Yes, I agree that academic schools gives children the ability to solve problems, be innovative, learn how to be leaders and successful, manage their time, corporate in team work and help them get into the best colleges, but we all know that academic school that focuses on science and mathematics also causes so much stress on the children.
Let's face the reality, kids spend about five to 10 hours each day just to finish their basic homework such as writing a lab, solving math problems and finishing online problems, and on the weekends, they sit at home to write their essays and study for their tests on Monday. Obviously, these kids live in a closed routine circle that doesn't expand much.
These kids grow up without having a talent because homework and projects take all of their time from exploring other options and be creative. You might argue that academic school let students be innovative by designing a robot. Well, is that really fun? And does it let those kids be loose and be creative? Think about the papers and experiments they have to write just for designing this innovative design that they were forced to do because it was a grade. Is this what we call creativity?
There are many students who don't play sports, don't do marching band or choir, and don't want to spend their time and career researching. Where do these kids fall into in this academic schools that their parents chose for them?
Academic schools focus so much on grades and academic progress than on the intellectualism and growth of a child. Just because a child doesn't do well in school, it doesn't mean he/she is unsuccessful. Maybe he or she is good at news reporting, skating, singing and interviewing people.

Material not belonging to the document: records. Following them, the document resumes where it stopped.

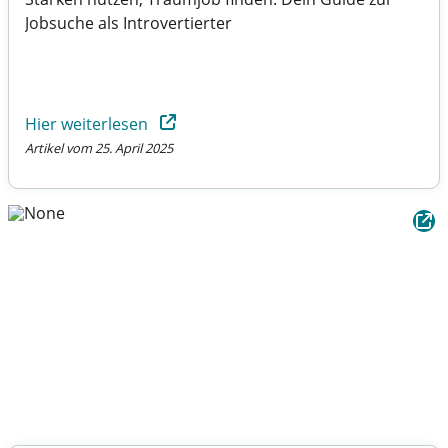
Jobsuche als Introvertierter
Hier weiterlesen
Artikel vom 25. April 2025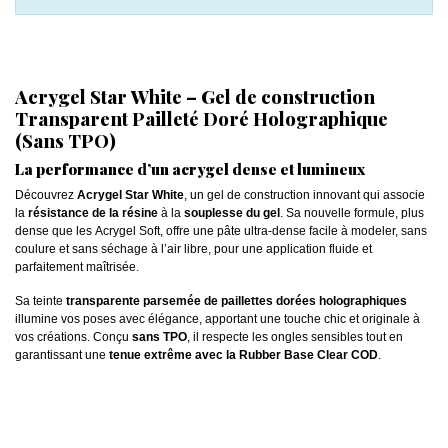
Acrygel Star White – Gel de construction
Transparent Pailleté Doré Holographique
(Sans TPO)
La performance d’un acrygel dense et lumineux
Découvrez
Acrygel Star White
, un gel de construction innovant qui associe
la
résistance de la résine
à la
souplesse du gel
. Sa nouvelle formule, plus
dense que les Acrygel Soft, offre une pâte ultra-dense facile à modeler, sans
coulure et sans séchage à l’air libre, pour une application fluide et
parfaitement maîtrisée.
Sa teinte
transparente parsemée de paillettes dorées holographiques
illumine vos poses avec élégance, apportant une touche chic et originale à
vos créations. Conçu
sans TPO
, il respecte les ongles sensibles tout en
garantissant une
tenue extrême avec la Rubber Base Clear COD
.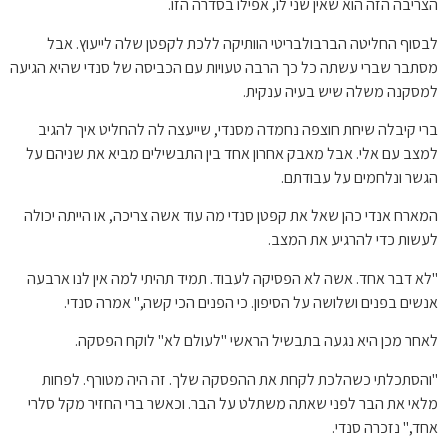
הצריבה הזה הוא שאין שני לו, אפילו בסדרה הזו.
לבסוף החליטה הברבולבריטי הוותיקה ללכת לקפטן שלה לייעוץ. אבל
מסתבר שברי עשתה כל כך הרבה טעויות עם הכביסה של סנדי שהיא הגיעה
למסקנה משלה שיש בעיה ענקית.
ברי קיבלה שיחת חוצפה נחמדה מסנדי, שייעצה לה להחליט איך להגיב
למצב עם אלי. אבל מאבק אחרון אחד בין התבשילים מביא את שניהם על
הגשר ונלחמים על עבודתם.
המארח אנדי כהן שאל את קפטן סנדי מה עוד אשה צריכה, או הייתה יכולה
לעשות כדי להרגיע את המצב.
"לא דבר אחד. אשה לא הפסיקה לעבוד. תמיד תהיתי למה אין לנו ארבעה
אנשים בפנים ושלושה על הסיפון. כי הפנים הכי קשה," אמרה סנדי.
לאחר מכן היא נגעה בתבשיל הראשי "לעולם לא" לוקח הפסקה.
"והסתכלתי כשהלכת לקחת את ההפסקה שלך. זה היה מטורף. לפחות
מלאי את הבר לפני שאתה משתלט על הבר. וכאשר ברי החזיר מקל סלרי
אחד," נזכרה סנדי.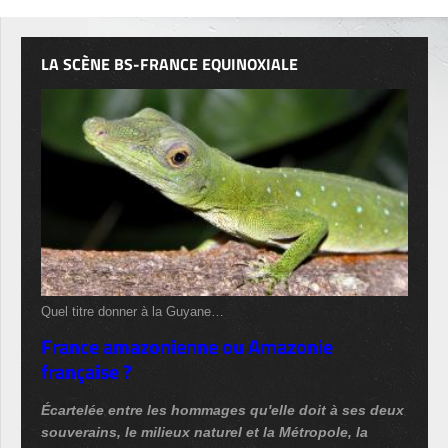
LA SCÈNE BS-FRANCE EQUINOXIALE
Quel titre donner à la Guyane…
France amazonienne ou Amazonie
française ?
Écartelée entre les hommages qu'elle doit à ses deux
souverains, le milieux naturel et la Métropole, la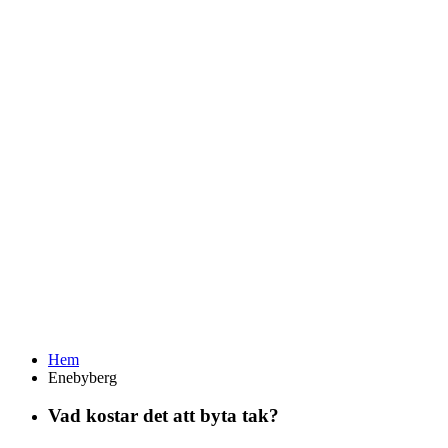
Hem
Enebyberg
Vad kostar det att byta tak?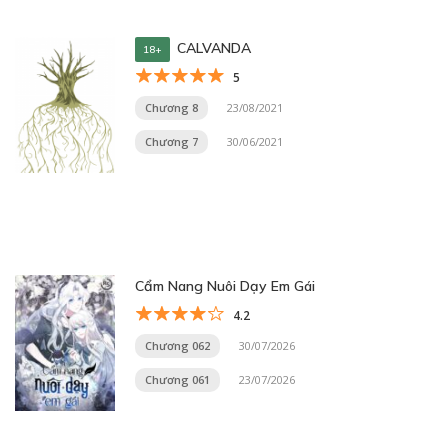
CALVANDA
18+
5
Chương 8
23/08/2021
Chương 7
30/06/2021
Cẩm Nang Nuôi Dạy Em Gái
4.2
Chương 062
30/07/2026
Chương 061
23/07/2026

But because these kids don't do well in academic schools, it makes it seem they are a failure which effects on the child growth.
If kids like studying then that's great, but parents can't force a kid into going to an academic school that rely heavily on research and science. Parents can't force knowledge into kids. If kids want to go to the science field trust they will.
Overall, schools shape kids, but it's important to let kids choose the school they feel they fit in. It is important to let kids grow into something they enjoy doing rather being forced to do something they are not interested in because they will start hating schools in general.